**EXERCISE GOAL:** Within these entries, which lines include the string "Jersey"? Copy each one.

**INPUT DATA:**
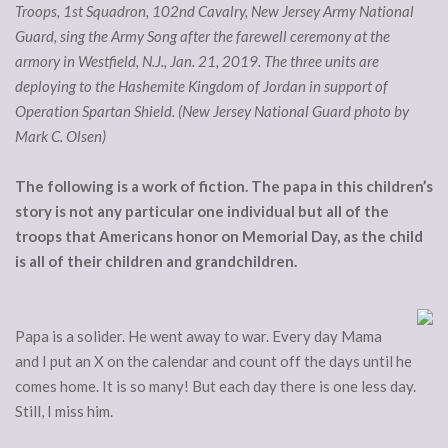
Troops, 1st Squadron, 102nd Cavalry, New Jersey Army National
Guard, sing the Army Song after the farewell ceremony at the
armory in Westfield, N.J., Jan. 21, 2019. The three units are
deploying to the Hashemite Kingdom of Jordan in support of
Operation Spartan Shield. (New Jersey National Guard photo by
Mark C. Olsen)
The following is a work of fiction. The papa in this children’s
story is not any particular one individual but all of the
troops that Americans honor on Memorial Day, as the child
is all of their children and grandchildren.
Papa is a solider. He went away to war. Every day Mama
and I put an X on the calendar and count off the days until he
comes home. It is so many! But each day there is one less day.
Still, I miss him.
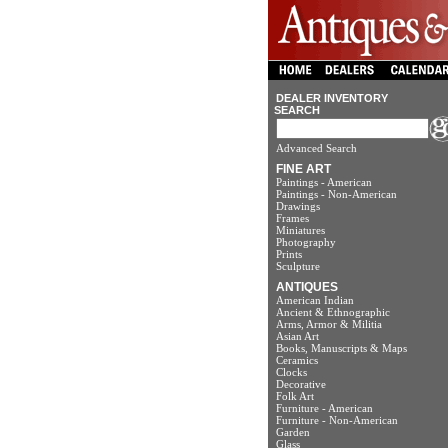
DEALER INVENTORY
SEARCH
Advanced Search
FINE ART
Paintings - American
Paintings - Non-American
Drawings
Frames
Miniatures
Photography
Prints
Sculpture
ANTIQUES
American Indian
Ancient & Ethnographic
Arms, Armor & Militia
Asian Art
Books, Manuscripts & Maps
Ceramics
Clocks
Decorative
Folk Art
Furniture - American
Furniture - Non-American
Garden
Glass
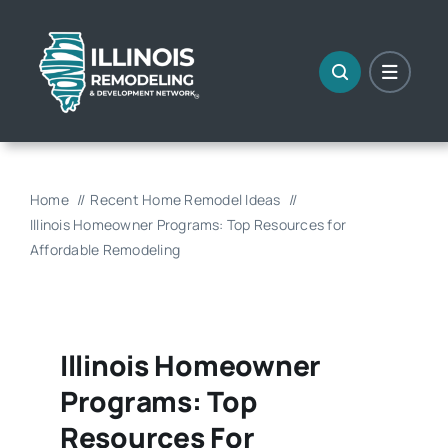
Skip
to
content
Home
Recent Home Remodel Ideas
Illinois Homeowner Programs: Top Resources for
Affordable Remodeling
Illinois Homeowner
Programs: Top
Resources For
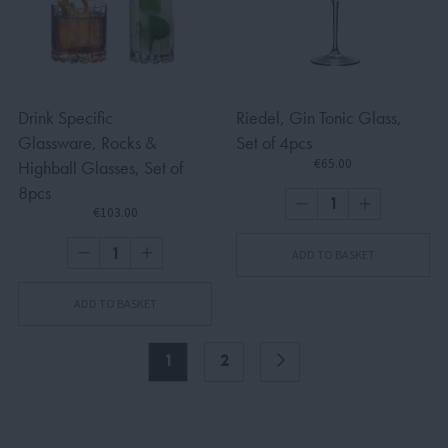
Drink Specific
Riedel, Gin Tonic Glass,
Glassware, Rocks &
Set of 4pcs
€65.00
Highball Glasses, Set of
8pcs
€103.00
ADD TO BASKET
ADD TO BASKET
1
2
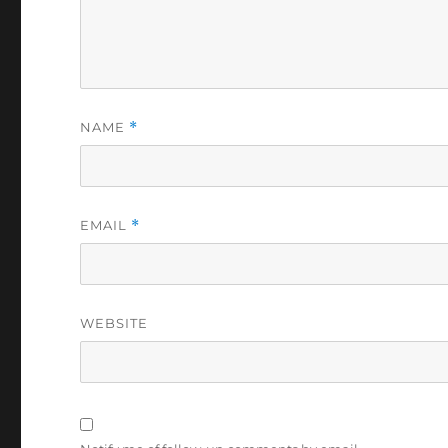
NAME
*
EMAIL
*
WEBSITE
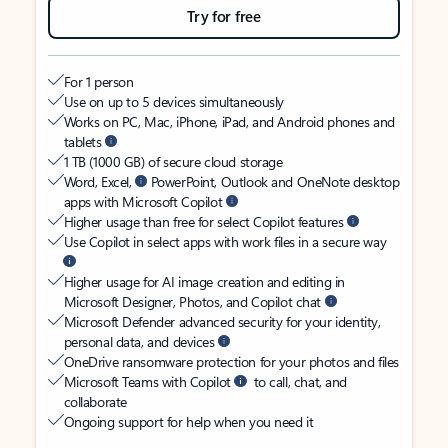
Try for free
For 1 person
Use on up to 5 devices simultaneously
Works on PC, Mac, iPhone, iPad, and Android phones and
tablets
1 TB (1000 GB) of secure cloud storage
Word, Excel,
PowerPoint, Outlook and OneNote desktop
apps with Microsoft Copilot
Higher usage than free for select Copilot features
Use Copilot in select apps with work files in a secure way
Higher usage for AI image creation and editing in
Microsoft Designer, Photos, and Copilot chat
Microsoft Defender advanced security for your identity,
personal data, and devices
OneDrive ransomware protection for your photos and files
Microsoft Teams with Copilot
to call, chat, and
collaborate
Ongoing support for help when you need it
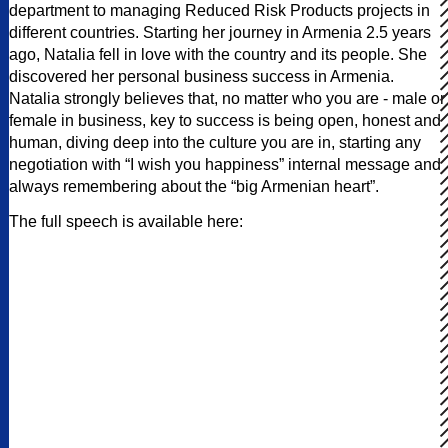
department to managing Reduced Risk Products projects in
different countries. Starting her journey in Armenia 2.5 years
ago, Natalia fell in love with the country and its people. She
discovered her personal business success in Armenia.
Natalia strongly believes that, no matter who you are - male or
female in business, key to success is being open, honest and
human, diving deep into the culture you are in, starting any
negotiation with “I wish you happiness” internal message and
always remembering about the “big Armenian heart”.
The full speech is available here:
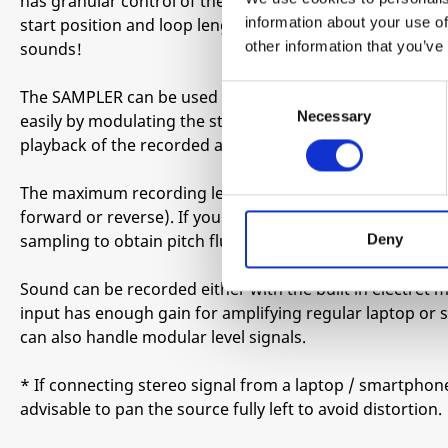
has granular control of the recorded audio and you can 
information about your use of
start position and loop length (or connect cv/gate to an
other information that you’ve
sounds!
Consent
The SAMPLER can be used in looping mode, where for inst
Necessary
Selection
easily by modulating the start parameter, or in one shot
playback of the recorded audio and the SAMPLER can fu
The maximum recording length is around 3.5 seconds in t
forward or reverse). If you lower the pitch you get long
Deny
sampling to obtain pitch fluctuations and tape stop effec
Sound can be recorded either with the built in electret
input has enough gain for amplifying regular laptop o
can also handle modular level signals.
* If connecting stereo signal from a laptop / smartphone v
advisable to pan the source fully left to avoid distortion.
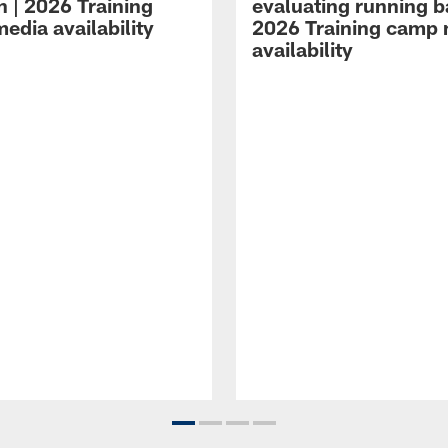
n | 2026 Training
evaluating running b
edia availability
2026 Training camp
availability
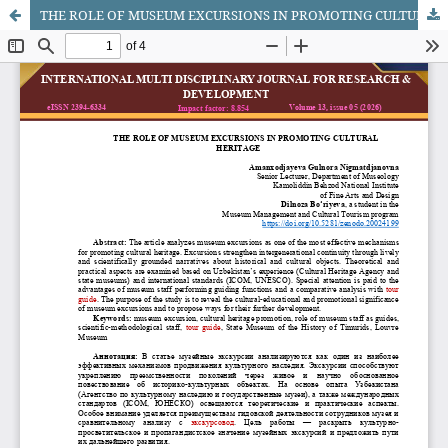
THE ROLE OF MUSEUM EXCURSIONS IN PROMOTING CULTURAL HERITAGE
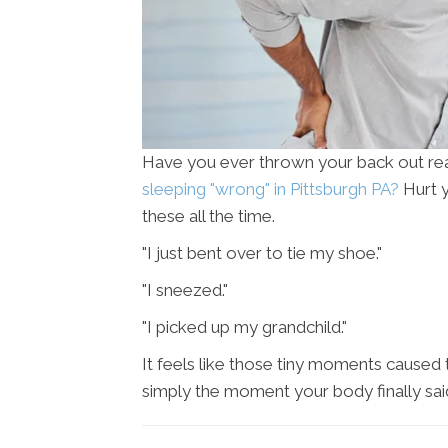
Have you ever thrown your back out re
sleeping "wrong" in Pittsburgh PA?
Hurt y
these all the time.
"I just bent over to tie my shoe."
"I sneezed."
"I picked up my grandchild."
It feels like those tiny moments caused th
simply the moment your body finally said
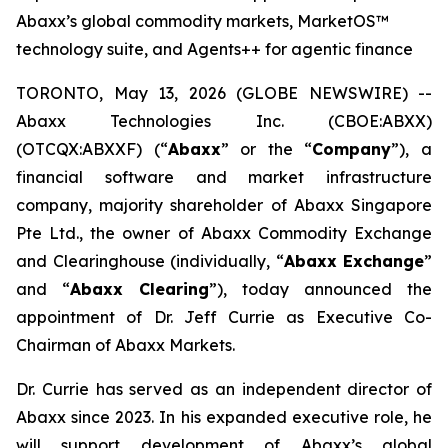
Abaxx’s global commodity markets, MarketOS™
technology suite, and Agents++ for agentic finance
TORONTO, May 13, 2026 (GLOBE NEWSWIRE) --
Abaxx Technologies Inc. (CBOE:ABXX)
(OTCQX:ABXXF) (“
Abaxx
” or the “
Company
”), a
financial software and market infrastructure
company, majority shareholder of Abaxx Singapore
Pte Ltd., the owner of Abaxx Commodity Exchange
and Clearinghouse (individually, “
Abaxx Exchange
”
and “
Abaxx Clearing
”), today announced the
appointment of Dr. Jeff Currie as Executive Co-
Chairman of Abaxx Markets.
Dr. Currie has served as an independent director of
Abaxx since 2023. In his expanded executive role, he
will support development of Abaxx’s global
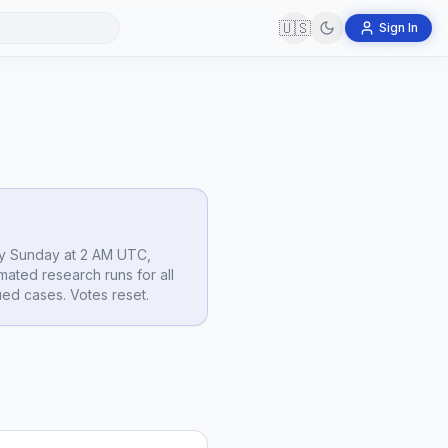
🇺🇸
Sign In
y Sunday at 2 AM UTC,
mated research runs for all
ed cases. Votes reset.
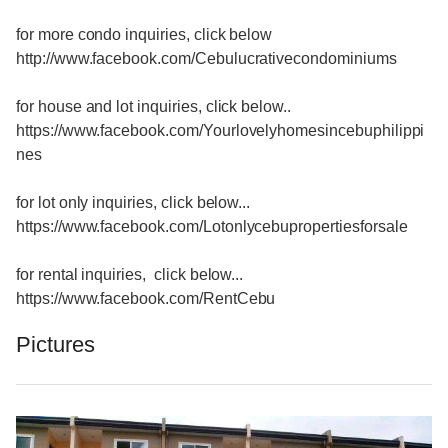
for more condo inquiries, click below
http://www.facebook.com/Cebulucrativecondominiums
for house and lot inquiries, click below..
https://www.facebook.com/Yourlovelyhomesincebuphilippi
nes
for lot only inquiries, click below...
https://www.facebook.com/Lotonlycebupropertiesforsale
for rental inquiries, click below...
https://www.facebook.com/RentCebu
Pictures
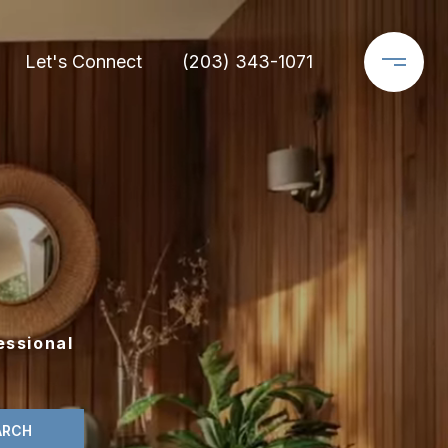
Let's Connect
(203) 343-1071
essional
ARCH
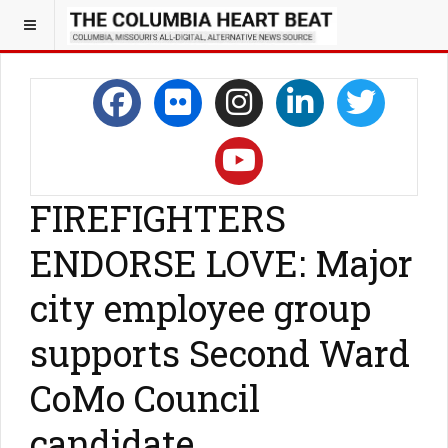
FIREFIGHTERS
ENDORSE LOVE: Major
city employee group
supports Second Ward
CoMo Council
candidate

**SOLUTION FOR THIS EXERCISE:**
Troops, 1st Squadron, 102nd Cavalry, New Jersey Army National
Operation Spartan Shield. (New Jersey National Guard photo by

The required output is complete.